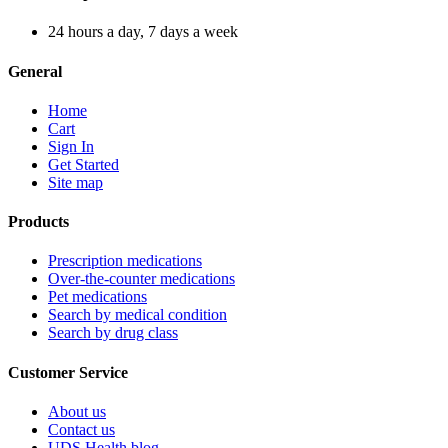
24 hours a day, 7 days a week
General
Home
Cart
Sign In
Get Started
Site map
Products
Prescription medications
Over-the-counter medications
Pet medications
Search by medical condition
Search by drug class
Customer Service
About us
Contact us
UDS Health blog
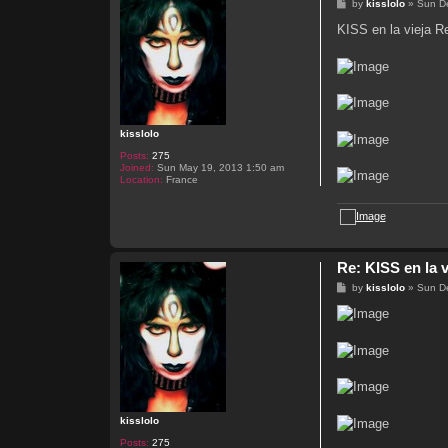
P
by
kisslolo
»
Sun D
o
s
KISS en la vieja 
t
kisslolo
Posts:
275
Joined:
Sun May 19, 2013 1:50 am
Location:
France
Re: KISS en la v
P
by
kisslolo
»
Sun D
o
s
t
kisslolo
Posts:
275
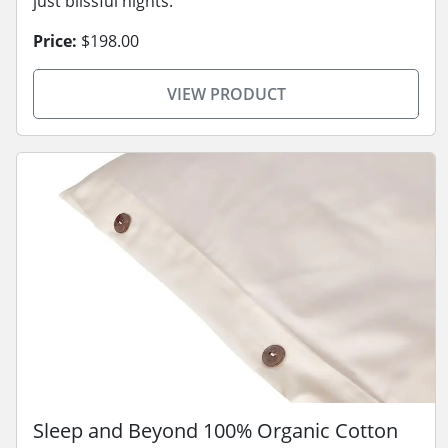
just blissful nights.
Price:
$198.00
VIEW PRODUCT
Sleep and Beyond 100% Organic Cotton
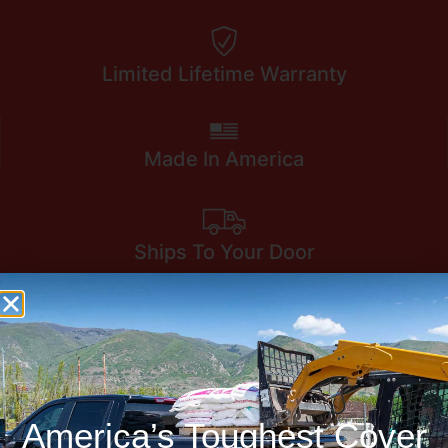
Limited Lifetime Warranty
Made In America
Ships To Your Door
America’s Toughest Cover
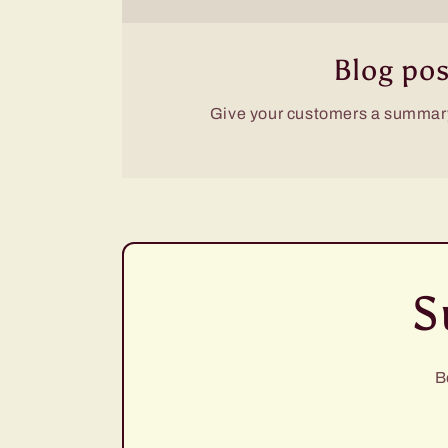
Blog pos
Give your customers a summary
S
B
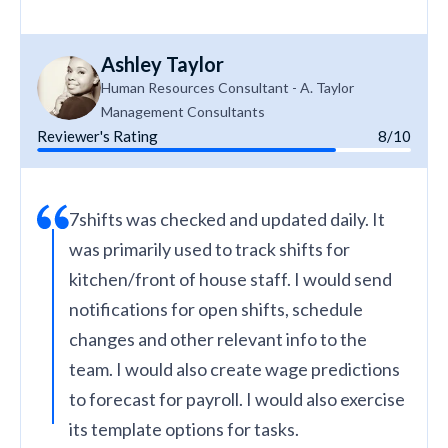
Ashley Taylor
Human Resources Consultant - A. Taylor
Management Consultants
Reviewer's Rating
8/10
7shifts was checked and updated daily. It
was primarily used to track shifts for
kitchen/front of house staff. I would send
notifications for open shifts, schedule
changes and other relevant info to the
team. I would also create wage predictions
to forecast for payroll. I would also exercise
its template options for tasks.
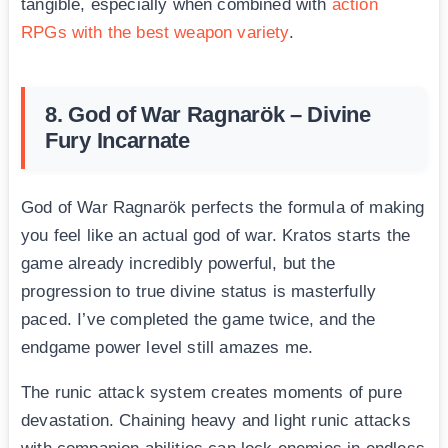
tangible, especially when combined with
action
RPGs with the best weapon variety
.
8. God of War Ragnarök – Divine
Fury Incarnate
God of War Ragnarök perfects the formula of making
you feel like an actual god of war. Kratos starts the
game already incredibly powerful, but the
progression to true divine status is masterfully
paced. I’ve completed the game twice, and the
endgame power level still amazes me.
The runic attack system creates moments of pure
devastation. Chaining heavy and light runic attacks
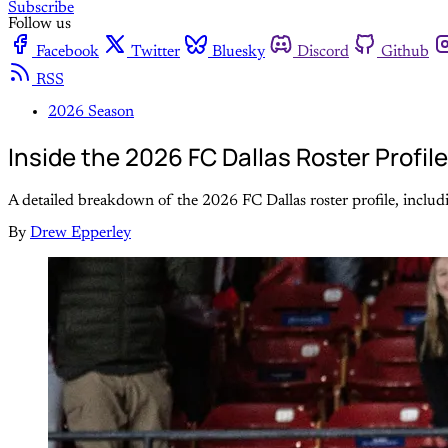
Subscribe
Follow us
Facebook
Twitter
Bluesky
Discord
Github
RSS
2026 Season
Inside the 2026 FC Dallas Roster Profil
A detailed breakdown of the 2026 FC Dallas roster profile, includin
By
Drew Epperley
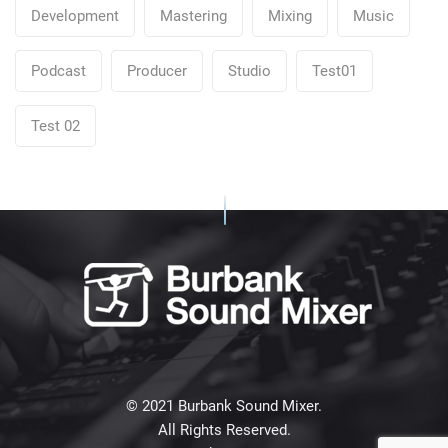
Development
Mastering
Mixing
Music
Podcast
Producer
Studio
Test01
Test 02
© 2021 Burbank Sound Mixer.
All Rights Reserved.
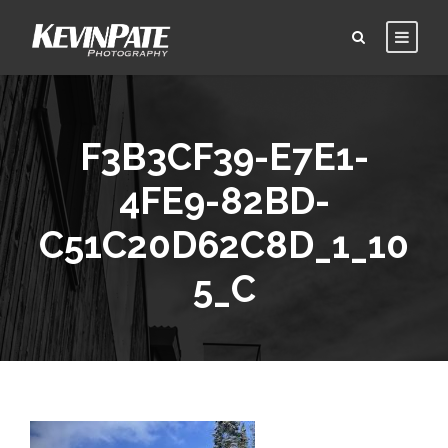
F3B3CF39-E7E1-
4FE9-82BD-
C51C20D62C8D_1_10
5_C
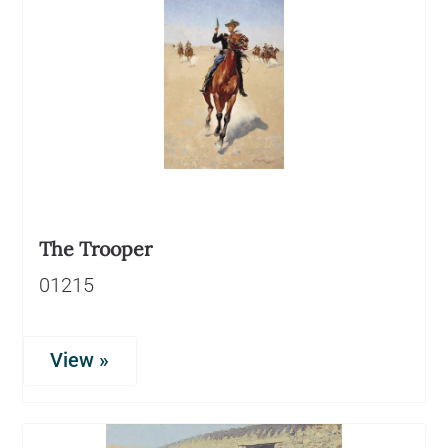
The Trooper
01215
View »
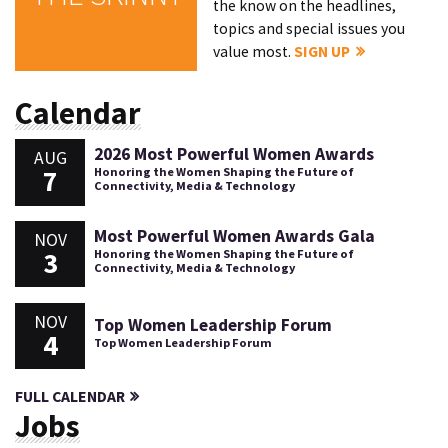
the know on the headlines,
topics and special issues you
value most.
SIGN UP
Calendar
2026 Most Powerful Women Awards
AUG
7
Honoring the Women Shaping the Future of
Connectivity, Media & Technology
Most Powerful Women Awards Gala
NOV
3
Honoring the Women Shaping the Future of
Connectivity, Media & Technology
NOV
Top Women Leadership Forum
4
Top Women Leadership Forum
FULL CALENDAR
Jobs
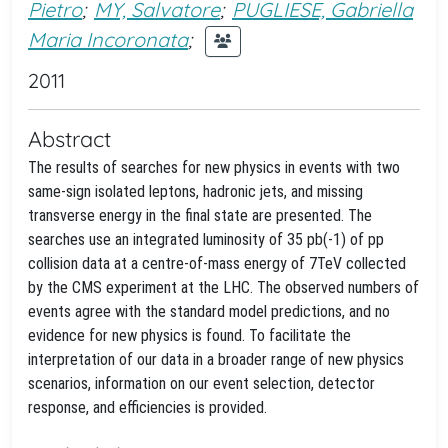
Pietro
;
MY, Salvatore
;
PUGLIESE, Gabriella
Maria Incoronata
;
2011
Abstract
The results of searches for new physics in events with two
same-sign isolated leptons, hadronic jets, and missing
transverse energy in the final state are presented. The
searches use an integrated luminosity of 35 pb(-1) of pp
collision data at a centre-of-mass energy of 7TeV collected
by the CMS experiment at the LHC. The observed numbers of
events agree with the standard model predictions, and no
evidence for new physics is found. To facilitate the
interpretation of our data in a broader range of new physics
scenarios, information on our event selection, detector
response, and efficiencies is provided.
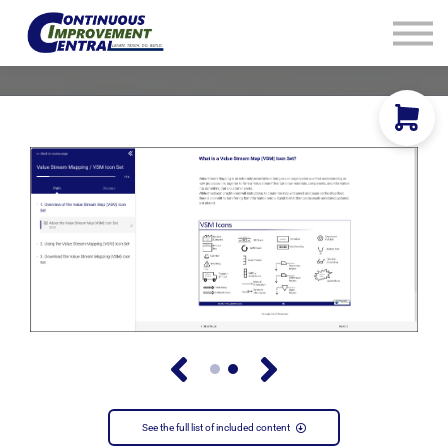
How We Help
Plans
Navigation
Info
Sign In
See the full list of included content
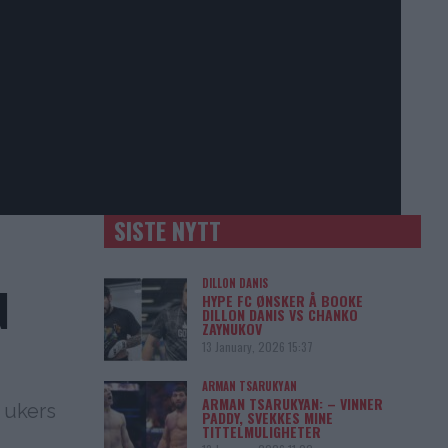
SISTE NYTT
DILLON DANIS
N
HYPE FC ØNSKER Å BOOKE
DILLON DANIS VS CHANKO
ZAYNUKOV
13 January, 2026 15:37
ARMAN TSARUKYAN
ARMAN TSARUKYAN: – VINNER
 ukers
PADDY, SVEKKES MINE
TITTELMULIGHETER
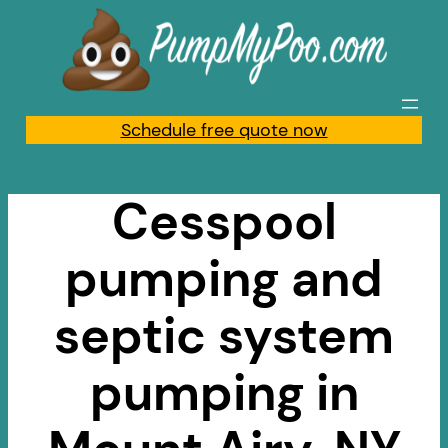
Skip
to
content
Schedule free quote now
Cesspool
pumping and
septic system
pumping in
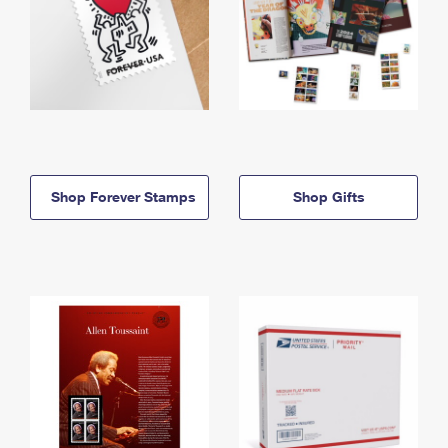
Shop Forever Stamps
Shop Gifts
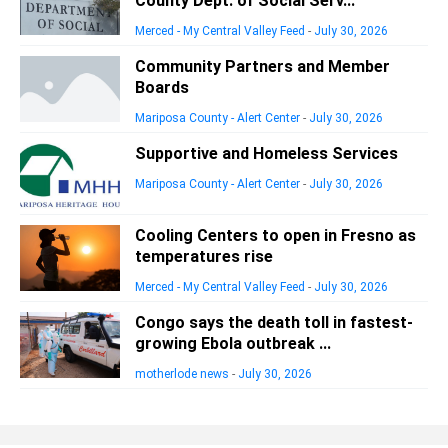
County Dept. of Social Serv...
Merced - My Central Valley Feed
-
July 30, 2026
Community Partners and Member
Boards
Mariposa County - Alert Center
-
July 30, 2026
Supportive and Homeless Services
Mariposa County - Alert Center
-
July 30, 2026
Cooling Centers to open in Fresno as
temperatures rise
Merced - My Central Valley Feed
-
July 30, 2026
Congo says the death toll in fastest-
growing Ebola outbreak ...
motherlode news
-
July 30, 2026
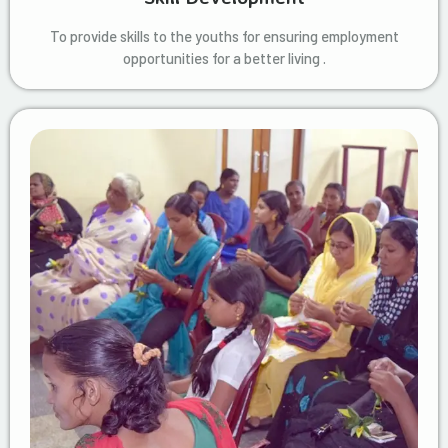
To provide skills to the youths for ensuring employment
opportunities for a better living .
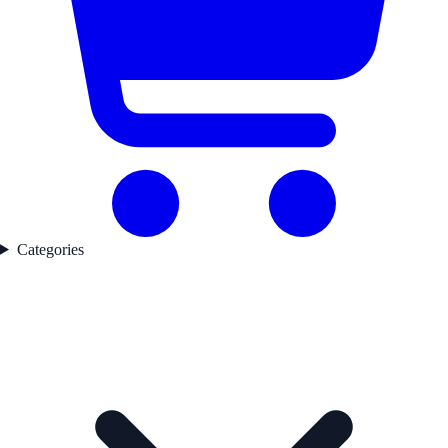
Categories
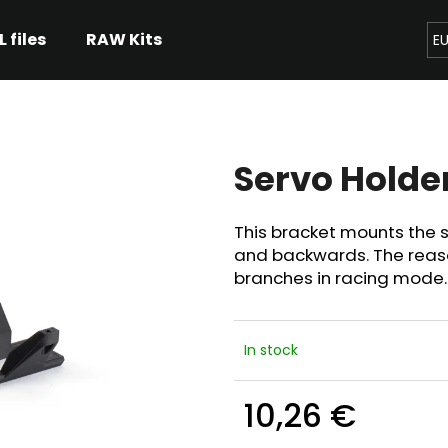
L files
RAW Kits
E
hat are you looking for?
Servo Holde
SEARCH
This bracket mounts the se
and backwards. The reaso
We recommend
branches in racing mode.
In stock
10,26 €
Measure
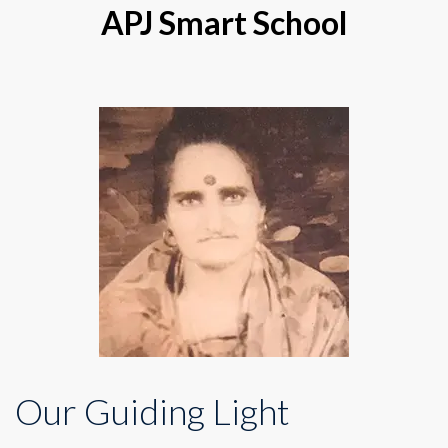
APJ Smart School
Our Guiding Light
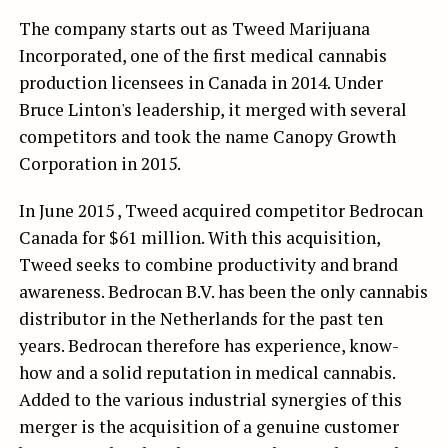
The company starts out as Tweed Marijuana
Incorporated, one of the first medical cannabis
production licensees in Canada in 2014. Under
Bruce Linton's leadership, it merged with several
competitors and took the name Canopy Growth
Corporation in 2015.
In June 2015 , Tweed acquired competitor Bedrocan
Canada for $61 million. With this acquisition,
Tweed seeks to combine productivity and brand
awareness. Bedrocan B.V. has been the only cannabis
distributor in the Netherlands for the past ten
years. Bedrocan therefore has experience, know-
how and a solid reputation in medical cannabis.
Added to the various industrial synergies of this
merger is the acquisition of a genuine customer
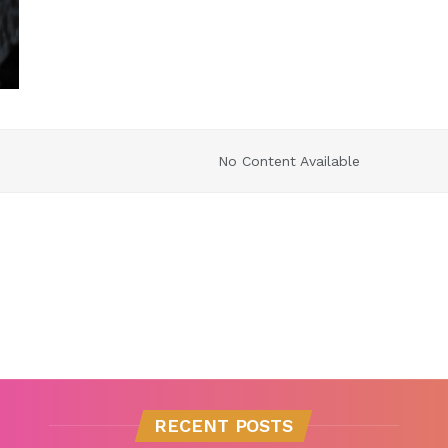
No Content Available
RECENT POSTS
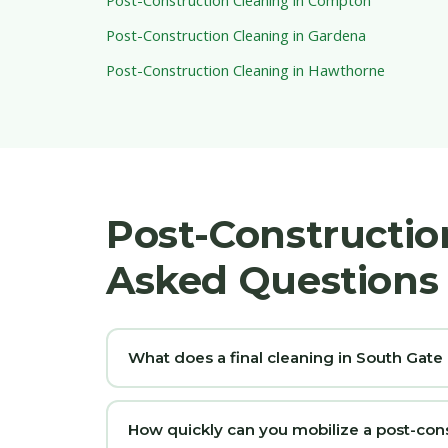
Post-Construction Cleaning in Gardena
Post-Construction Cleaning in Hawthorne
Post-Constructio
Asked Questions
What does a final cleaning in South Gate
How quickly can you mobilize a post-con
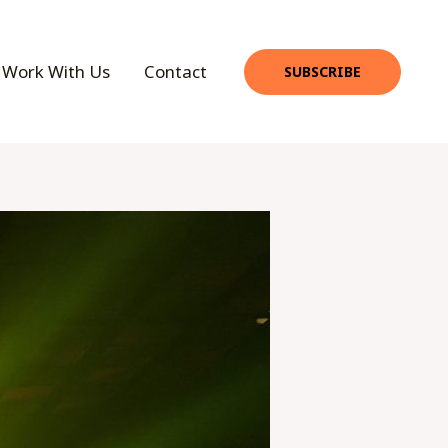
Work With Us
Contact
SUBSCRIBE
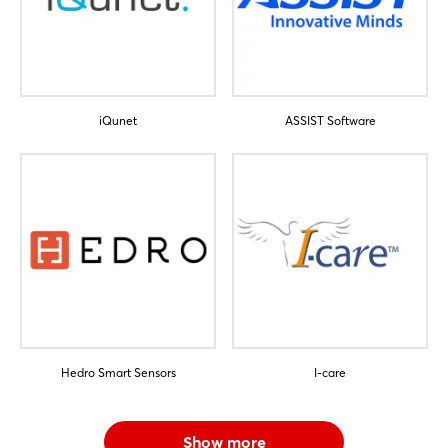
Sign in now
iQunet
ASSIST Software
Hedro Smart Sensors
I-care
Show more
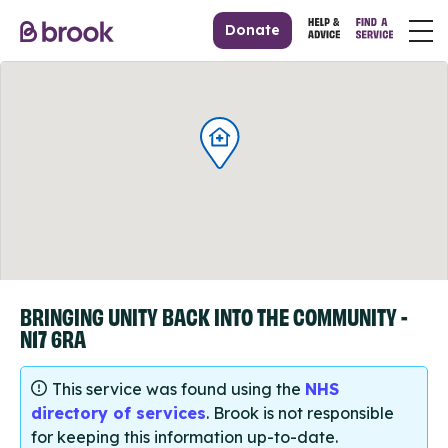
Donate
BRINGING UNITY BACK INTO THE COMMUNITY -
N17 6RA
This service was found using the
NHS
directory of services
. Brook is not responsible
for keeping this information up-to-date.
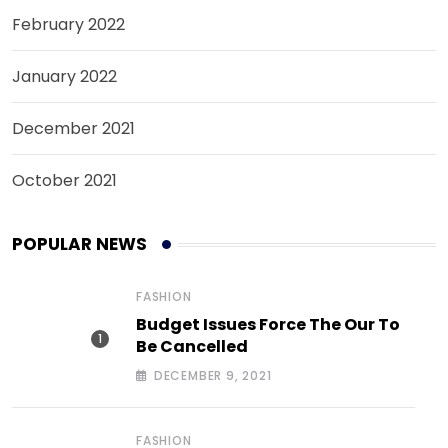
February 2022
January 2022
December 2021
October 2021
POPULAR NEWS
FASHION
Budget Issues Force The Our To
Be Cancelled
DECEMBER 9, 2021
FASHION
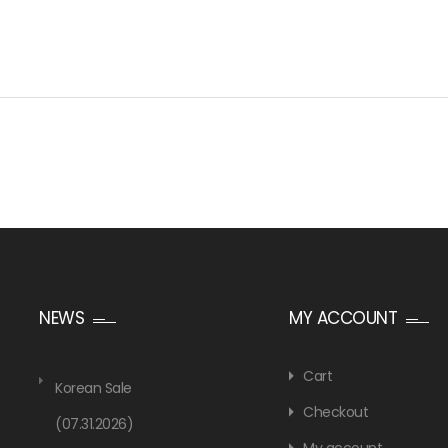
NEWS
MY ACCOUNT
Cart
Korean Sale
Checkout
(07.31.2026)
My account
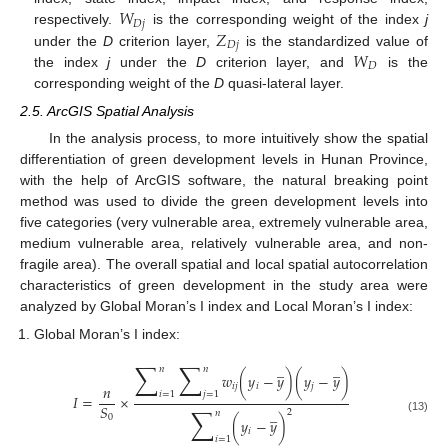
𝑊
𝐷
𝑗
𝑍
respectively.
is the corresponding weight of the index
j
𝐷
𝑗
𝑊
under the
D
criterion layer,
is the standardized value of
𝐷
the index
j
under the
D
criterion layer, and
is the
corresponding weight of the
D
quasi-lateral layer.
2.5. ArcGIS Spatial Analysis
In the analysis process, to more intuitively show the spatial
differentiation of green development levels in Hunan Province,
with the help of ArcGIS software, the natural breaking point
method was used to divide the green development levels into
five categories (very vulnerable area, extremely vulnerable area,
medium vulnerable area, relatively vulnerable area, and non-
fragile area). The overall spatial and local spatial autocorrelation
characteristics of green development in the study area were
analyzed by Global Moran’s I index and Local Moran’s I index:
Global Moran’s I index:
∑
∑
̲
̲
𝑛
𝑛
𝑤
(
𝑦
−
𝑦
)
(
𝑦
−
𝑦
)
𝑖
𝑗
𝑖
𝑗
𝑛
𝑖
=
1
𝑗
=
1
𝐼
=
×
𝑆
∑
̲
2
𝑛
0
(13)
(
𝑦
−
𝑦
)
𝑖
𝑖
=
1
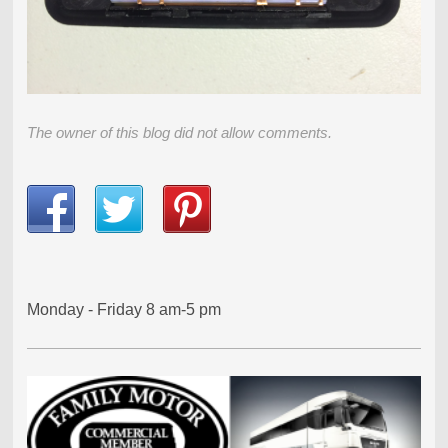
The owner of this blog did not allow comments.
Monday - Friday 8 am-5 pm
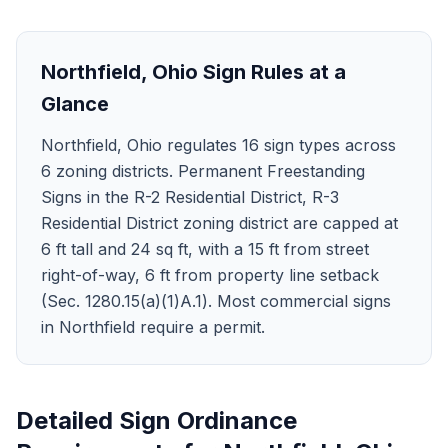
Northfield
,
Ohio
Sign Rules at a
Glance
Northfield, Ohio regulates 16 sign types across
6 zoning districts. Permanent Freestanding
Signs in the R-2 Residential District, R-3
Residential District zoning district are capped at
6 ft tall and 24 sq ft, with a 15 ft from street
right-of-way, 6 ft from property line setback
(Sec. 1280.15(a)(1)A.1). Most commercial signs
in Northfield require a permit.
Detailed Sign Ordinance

****

**Task to carry out**
Using the listing above, return all lines where the word "ArcGIS" occurs.

**Finished task**
2.5. ArcGIS Spatial Analysis
with the help of ArcGIS software, the natural breaking point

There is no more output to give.